2. Aprender a traducir: ¿capacitación o formación?
Widdowson (1983, 1984) distingue claramente dos aspectos de la pedagogía de lenguas. Por una parte, existe la capacitación, "dirigida a preparar a las personas para hacerle frente a problemas previstos de antemano y con posibilidades de solución mediante la aplicación de fórmulas" (1984: 207, traducción mía). La capacitación es típica de situaciones de enseñanza del inglés con fines específicos (ESP, siglas en inglés) y es especialmente exitosa cuando coinciden los objetivos (resultados que se han de obtener al final del curso) y los fines ulteriores de un curso (el uso que posteriormente se le dará a lo aprendido). En tales casos, el aprendizaje es visto como un proceso acumulativo y la pedagogía se ocupa de la adquisición de competencia en forma de conocimiento que se aplicará en circunstancias dadas.

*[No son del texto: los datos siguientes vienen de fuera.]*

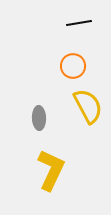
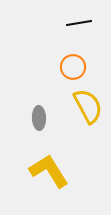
orange circle: moved 1 px down
yellow L-shape: moved 2 px left, 1 px down; rotated 57 degrees counterclockwise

Por otra parte, existe la formación (o educación, en el término más amplio de Widdowson), que "busca desarrollar la capacidad intelectual en general, los factores cognitivos, las actitudes y las predisposiciones que, suponemos, se pueden activar luego para hacerle frente a cualquier eventualidad" (1984: 207, traducción mía). La formación es un factor central en esas situaciones, como lo es en los cursos generales de lengua, donde los objetivos de un curso no coinciden necesariamente con sus fines ulteriores pero son los medios...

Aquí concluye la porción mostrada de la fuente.